Anti-drug advertisements sponsored by the Office of National Drug Control Policy and other agencies reinforce these ideas, often portraying marijuana smokers as deadbeat criminals living hopeless lives.

Yet over 80 million Americans have tried marijuana, and 20 million say they’ve used it in the past year, according to the American Civil Liberties Union (ACLU).

Obviously, Washington’s message is falling upon deaf ears.

In truth, the dangers of marijuana pale in comparison to many vices that American’s have a propensity toward.

Unlike alcohol, nicotine, and even caffeine, marijuana is not physically addictive.

The body simply does not grow dependent on the substance for survival.

Over 400,000 people die yearly from complications attributed to tobacco use, and 50,000 die annually from alcohol poisoning.

Yet not a single death can be attributed strictly to marijuana smoking.

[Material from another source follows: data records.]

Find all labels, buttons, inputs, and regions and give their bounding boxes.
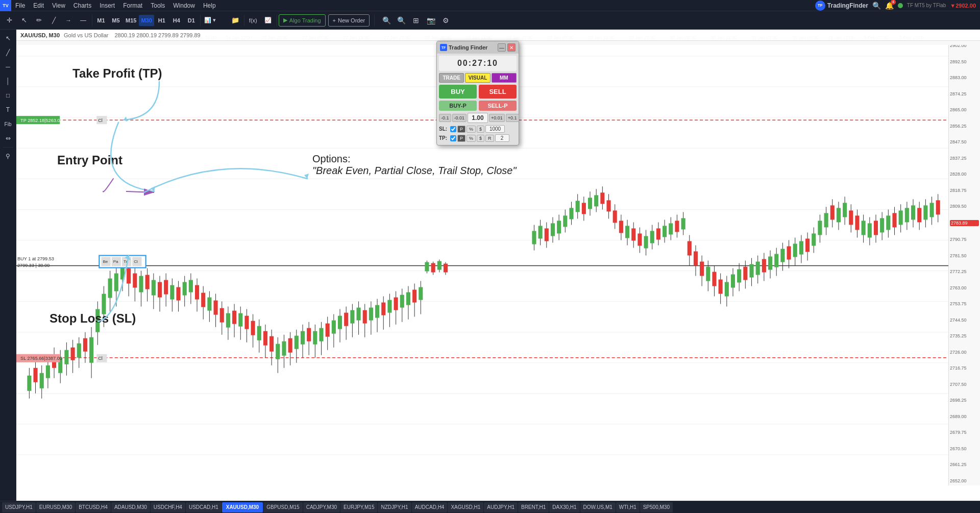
menu-file[interactable]: File <box>11 0 29 11</box>
svg-rect-263 <box>868 223 872 237</box>
tab-dowus[interactable]: DOW.US,M1 <box>580 502 616 512</box>
tf-sl-checkbox[interactable] <box>450 126 456 132</box>
menu-window[interactable]: Window <box>169 0 199 11</box>
tf-tp-mode-pct[interactable]: % <box>467 135 476 142</box>
tf-size-minus-big[interactable]: -0.1 <box>439 114 451 122</box>
svg-rect-113 <box>319 328 323 341</box>
tf-buy-btn[interactable]: BUY <box>439 85 477 99</box>
menu-tools[interactable]: Tools <box>146 0 169 11</box>
svg-rect-25 <box>46 365 50 378</box>
crosshair-tool[interactable]: ✛ <box>2 13 16 28</box>
tf-widget-header[interactable]: TF Trading Finder — ✕ <box>437 41 519 54</box>
tab-btcusd[interactable]: BTCUSD,H4 <box>76 502 111 512</box>
tf-buyp-btn[interactable]: BUY-P <box>439 101 477 111</box>
tab-usdcad[interactable]: USDCAD,H1 <box>186 502 222 512</box>
tf-sl-mode-dollar[interactable]: $ <box>477 126 484 133</box>
svg-rect-181 <box>613 210 617 223</box>
tab-adausd[interactable]: ADAUSD,M30 <box>111 502 150 512</box>
menu-insert[interactable]: Insert <box>95 0 119 11</box>
tab-brent[interactable]: BRENT,H1 <box>518 502 549 512</box>
arrow-tool[interactable]: ↖ <box>17 13 31 28</box>
menu-edit[interactable]: Edit <box>29 0 48 11</box>
tab-dax30[interactable]: DAX30,H1 <box>549 502 579 512</box>
tab-wti[interactable]: WTI,H1 <box>616 502 640 512</box>
tf-tab-visual[interactable]: VISUAL <box>465 73 490 83</box>
svg-rect-19 <box>27 376 31 391</box>
tf-tp-mode-dollar[interactable]: $ <box>477 135 484 142</box>
tf-minimize-btn[interactable]: — <box>498 43 506 52</box>
ray-tool[interactable]: → <box>61 13 76 28</box>
grid-btn[interactable]: ⊞ <box>409 13 423 28</box>
tab-eurjpy[interactable]: EURJPY,M15 <box>340 502 377 512</box>
draw-rect-tool[interactable]: □ <box>2 89 15 102</box>
algo-trading-btn[interactable]: ▶ Algo Trading <box>279 14 326 27</box>
tf-size-plus-big[interactable]: +0.1 <box>506 114 519 122</box>
tf-sl-mode-p[interactable]: P <box>457 126 465 133</box>
tab-cadjpy[interactable]: CADJPY,M30 <box>303 502 340 512</box>
tf-close-btn[interactable]: ✕ <box>507 43 516 52</box>
draw-vline-tool[interactable]: │ <box>2 75 15 88</box>
draw-hline-tool[interactable]: ─ <box>2 60 15 74</box>
search-icon[interactable]: 🔍 <box>872 2 881 10</box>
tab-nzdjpy[interactable]: NZDJPY,H1 <box>378 502 411 512</box>
cursor-tool[interactable]: ↖ <box>2 32 15 45</box>
tab-gbpusd[interactable]: GBPUSD,M15 <box>263 502 302 512</box>
svg-rect-135 <box>387 300 391 313</box>
tab-audcad[interactable]: AUDCAD,H4 <box>412 502 448 512</box>
indicator-tool[interactable]: f(x) <box>246 13 260 28</box>
price-level: 2847.50 <box>950 139 979 144</box>
price-level: 2735.25 <box>950 333 979 338</box>
tf-sl-mode-pct[interactable]: % <box>467 126 476 133</box>
tab-audjpy[interactable]: AUDJPY,H1 <box>484 502 518 512</box>
tf-tp-mode-r[interactable]: R <box>485 135 494 142</box>
tab-xagusd[interactable]: XAGUSD,H1 <box>448 502 483 512</box>
tf-tp-value[interactable] <box>495 134 509 142</box>
zoom-out-btn[interactable]: 🔍 <box>394 13 408 28</box>
tf-tp-checkbox[interactable] <box>450 135 456 141</box>
template-btn[interactable]: 📁 <box>228 13 242 28</box>
tf-m15[interactable]: M15 <box>124 15 138 26</box>
tf-m1[interactable]: M1 <box>94 15 108 26</box>
draw-line-tool[interactable]: ╱ <box>2 46 15 59</box>
tab-eurusd[interactable]: EURUSD,M30 <box>36 502 75 512</box>
magnet-tool[interactable]: ⚲ <box>2 150 15 163</box>
fib-tool[interactable]: Fib <box>2 117 15 131</box>
svg-rect-223 <box>743 267 747 280</box>
chart-type-selector[interactable]: 📊 ▾ <box>202 13 228 28</box>
tf-m30[interactable]: M30 <box>139 15 154 26</box>
draw-text-tool[interactable]: T <box>2 103 15 116</box>
tf-h4[interactable]: H4 <box>169 15 184 26</box>
price-level: 2763.00 <box>950 285 979 290</box>
tf-sellp-btn[interactable]: SELL-P <box>479 101 517 111</box>
tf-tab-mm[interactable]: MM <box>492 73 517 83</box>
tf-sell-btn[interactable]: SELL <box>479 85 517 99</box>
tf-d1[interactable]: D1 <box>184 15 199 26</box>
pencil-tool[interactable]: ✏ <box>32 13 46 28</box>
screenshot-btn[interactable]: 📷 <box>424 13 438 28</box>
hline-tool[interactable]: — <box>76 13 90 28</box>
tf-m5[interactable]: M5 <box>109 15 123 26</box>
menu-help[interactable]: Help <box>199 0 220 11</box>
alert-icon[interactable]: 🔔 4 <box>885 2 894 10</box>
tab-sp500[interactable]: SP500,M30 <box>640 502 673 512</box>
tab-usdjpy[interactable]: USDJPY,H1 <box>2 502 36 512</box>
menu-format[interactable]: Format <box>119 0 146 11</box>
tf-sl-value[interactable] <box>485 125 505 133</box>
tf-size-minus[interactable]: -0.01 <box>452 114 467 122</box>
strategy-btn[interactable]: 📈 <box>261 13 275 28</box>
menu-view[interactable]: View <box>48 0 69 11</box>
zoom-in-btn[interactable]: 🔍 <box>379 13 394 28</box>
tab-xauusd[interactable]: XAUUSD,M30 <box>222 502 263 512</box>
measure-tool[interactable]: ⇔ <box>2 132 15 145</box>
tf-tp-mode-p[interactable]: P <box>457 135 465 142</box>
tf-size-plus[interactable]: +0.01 <box>489 114 505 122</box>
tab-usdchf[interactable]: USDCHF,H4 <box>151 502 185 512</box>
tf-tab-trade[interactable]: TRADE <box>439 73 464 83</box>
line-tool[interactable]: ╱ <box>46 13 61 28</box>
svg-rect-31 <box>64 350 68 364</box>
svg-rect-147 <box>425 262 429 271</box>
new-order-btn[interactable]: + New Order <box>328 14 370 27</box>
tf-h1[interactable]: H1 <box>155 15 169 26</box>
menu-charts[interactable]: Charts <box>69 0 95 11</box>
settings-btn[interactable]: ⚙ <box>438 13 453 28</box>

The worst of this anti-drug propaganda is the “gateway drug” rhetoric.

If marijuana users are more likely to get into other drugs, this is not a reason to keep marijuana illegal.

Rather, this is the single best argument to legalize it.

If marijuana were legal, casual users would not be forced to buy it on the streets, thereby engaging in criminal behavior.

Marijuana smokers are simply forced to deal with individuals who are involved in dealing other drugs.

Marijuana smokers also may find themselves using other drugs because the grass they buy isn’t simply grass.

Many drug dealers who are looking to increase their income lace their marijuana with other drugs.

This creates a market for their other drugs with the unsuspecting pot smoker.

It also enhances their high, and makes them increasingly dependent on the foreign substance.

If marijuana was legalized and regulated, a much safer product could be made available to the consumer.

If policymakers across the country can’t recognize these as good reasons, then maybe they will be able to relate to the economic toll that the enforcement of marijuana prohibition is taking.

According to NORML, more than $10 billion is spent annually in prosecuting and jailing marijuana criminals.

Certainly, this money could be better spent elsewhere.

But opponents of marijuana law reform will argue that on a nationwide scale, $10 billion isn’t that much money.

It’s a valid argument, but these people fail to recognize the incredible amount of new revenue that could be obtained by legalization and regulation.

Marijuana is among the top ten cash crops in the United States.

Profits could reach in excess of $100 billion annually from marijuana sales, in addition to any tax added by state or local authorities.

With all the negative effects of our nation’s marijuana laws – families torn apart by incarceration, taxpayers losing billions of dollars, casual smokers exposed to dangerous and illegal activity – there are many positive reasons to legalize marijuana.